Do You Have A Business Resume?

Do You Have a business resume?

I have an incessant habit of cleaning before the New Year. I can’t stand bringing junk and disorganization into something that feels to fresh, clean and opportunistic as a New Year. Being off for a few days over the November holiday, allowed me to start digging through piles, filing the trash bin and finding old memories. What a good feeling it is to purge the stuff I don’t need and reconnect with my past memories. This year, I came across something I hadn’t seen in many years; my resume.

Looking at it in all its glory took me back to a much simpler time in life. Before houses and business’s, babies and investment portfolios, there was a time that nothing mattered more than what this two page document looked like. Always making sure it was current, fresh and filled with just the right representation of me, took time. I engaged with activities that represented leadership and jobs that took creativity. I worked diligently to achieve my college degrees and worked feverishly to never have gaps in employment that would cause for unnecessary questions from future employers. One could say I took this document all too seriously or seriously just right. In a sea of employees, all seeking out the same opportunities I was, creating a strategic resume was key to standing out.

20 years later and I find myself doing the same thing. Owning my own business has been a dream filled with hard work, relentless activities and finding opportunities to evolve. It has been researching new service lines, doing market analysis of client preferences, hiring staff and partnering with strategic alliances. It is meeting people, finding a brand and building systems that allow it to run seamlessly. Over time, I have had success and failures. Finding more success and fewer failures, has allowed the business to grow beyond me, beyond its employees and into a stratosphere in which it now satiates itself.

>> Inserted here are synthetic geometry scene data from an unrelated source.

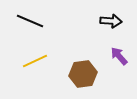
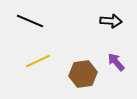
purple arrow: moved 3 px left, 6 px down
yellow line: moved 3 px right
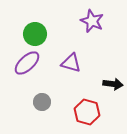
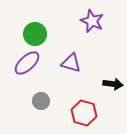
gray circle: moved 1 px left, 1 px up
red hexagon: moved 3 px left, 1 px down
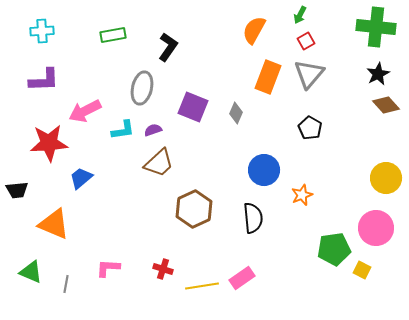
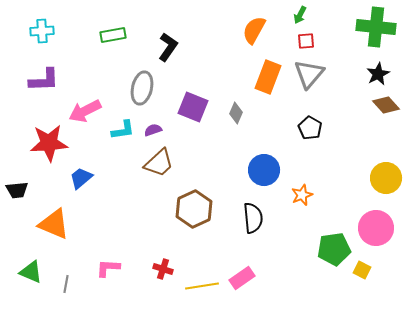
red square: rotated 24 degrees clockwise
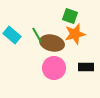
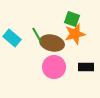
green square: moved 2 px right, 3 px down
cyan rectangle: moved 3 px down
pink circle: moved 1 px up
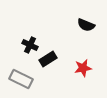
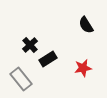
black semicircle: rotated 36 degrees clockwise
black cross: rotated 21 degrees clockwise
gray rectangle: rotated 25 degrees clockwise
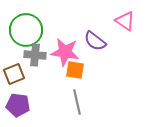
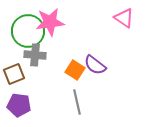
pink triangle: moved 1 px left, 3 px up
green circle: moved 2 px right, 1 px down
purple semicircle: moved 24 px down
pink star: moved 15 px left, 30 px up; rotated 16 degrees counterclockwise
orange square: rotated 24 degrees clockwise
purple pentagon: moved 1 px right
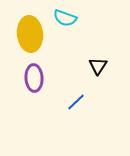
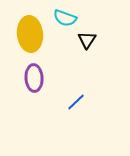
black triangle: moved 11 px left, 26 px up
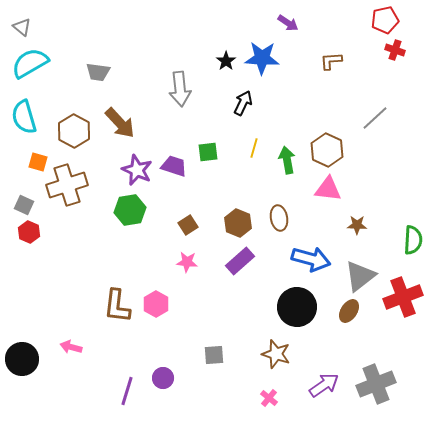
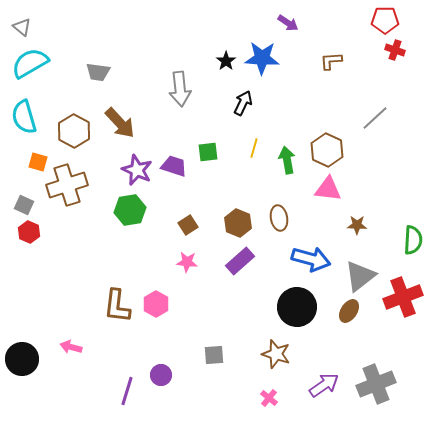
red pentagon at (385, 20): rotated 12 degrees clockwise
purple circle at (163, 378): moved 2 px left, 3 px up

My business has a resume the biggest of leaders of the world would covet.

Your business is no different than your working self. It has a brand and reputation that has to be developed, nurtured and protected. It has needs, such as financing opportunities, acquiring staff, finding lending options and building strategic partnerships that depends on its resume. Have you been as concerned with that as you need to be?

Being a leader isn’t easy. You make daily decisions that could attribute to a valuable resume or one that you don’t want to show your closest of confidants. Are you leaving these decisions up to chance or using key strategic documents that ensure you stay on course?

Vision: When I ask business owners what their vision is, most can ramble on about it, that over the course of time, I can pull out the viable pieces that give me a picture of what they are trying to create. It shouldn’t be that hard. It should be easy to sit down, read a vision, declare the pieces and parts and implementation follows easily. It should be quick and simple and not just for your listeners, but for you. When making life or death decisions that could impact your business resume, it should be easy to reach for a document that reminds you, even its creator, what you are creating.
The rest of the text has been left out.